There aren't a lot of new monsters in Caverns of the Snow Witch - in introducing Allansia as a unified setting, it uses a lot of pre-existing monsters in ways that make sense. From earlier books we get Elves, Dwarves, Goblins, Orcs, Zombies, Neanderthals, Cavemen, an Air Elemental, Centaurs, a Werewolf, Hill Trolls, Wild Hill Men, a Man-Orc, a Genie, and some Hobgoblins.  Gnomes have appeared in the series before, but usually as inherently magical creatures - the one here is simply a cook. Bird-Men have appeared in the Sorcery! epic, but this is the first evidence we have that they exist in Allansia as well. There are also some monsters that are simply variants of pre-existing monsters, adapted to a snowy clime: the Snow Wolves, the Frost Giant, and the White Dragon.

The Mammoth and the Yeti are both appearing here for the first time, but there's not much to say about either. One is an unusually large and hostile elephant, and the other a shaggy beast that is vicious enough to slaughter an entire outpost for human flesh. They match up very closely to portrayals in general pop culture.

The Ice Demon is interesting in that it's being worshipped by the Snow Witch's followers; obviously she's in league with it somehow, although their exact relationship isn't spelled out just yet. It's also not clear whether the demon seen here is in its true form, or is simply a spirit animating an ice statue. It's also not displayed with much intelligence, but it does have an icy breath that can freeze its foes.
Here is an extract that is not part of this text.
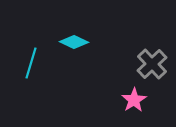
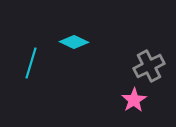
gray cross: moved 3 px left, 2 px down; rotated 16 degrees clockwise
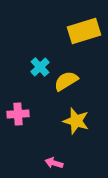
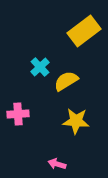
yellow rectangle: rotated 20 degrees counterclockwise
yellow star: rotated 12 degrees counterclockwise
pink arrow: moved 3 px right, 1 px down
The Crystal Warrior is a statue carved out of quartz, and animated by the Snow Witch's magic. Presumably, they're difficult to make, because she only has one of them. It's completely impervious to bladed weapons, but can be harmed with a war-hammer. It also relies on sight to detect it's enemies, as it's able to be avoided by turning invisible. (It's quite possible, as presented here, that this Crystal Warrior is unique, and that only the Snow Witch knows how to create them.)

The Sentinel seen here is a guardian of the Snow Witch's treasure - it's encountered when you pick up a golden idol from said treasure, and it bursts out of your hand to become a golden warrior. Again, it's possible that this is another construct that only the Snow Witch knows how to make.

The Brain Slayer is a D&D Mind Flayer with the serial number filed off - a robed humanoid with an octopus-like head and the mental power to entrance its victims. Unlike the Mind Flayer, which feeds directly on brain matter, the Brain Slayer merely wraps a tentacle around its victims head and feeds on its "brainpower". To be honest, it robs the creature of a lot of its horrific aura.

Flesh Grubs are also D&D analogue monsters, this time standing in for Rot Grubs. They're basically big maggots that will burrow into exposed flesh with their hook-like fangs. Brrrrr.

A Dark Elf appears for the first time here. We've seen Black Elves a few times before this, but not Dark Elves. They're described here as the natural enemies of wood elves, and they wear "familiar black cloaks". We get little else, and there's no explanation of the difference between Dark and Black Elves. No mention is made of them having dark skin, either.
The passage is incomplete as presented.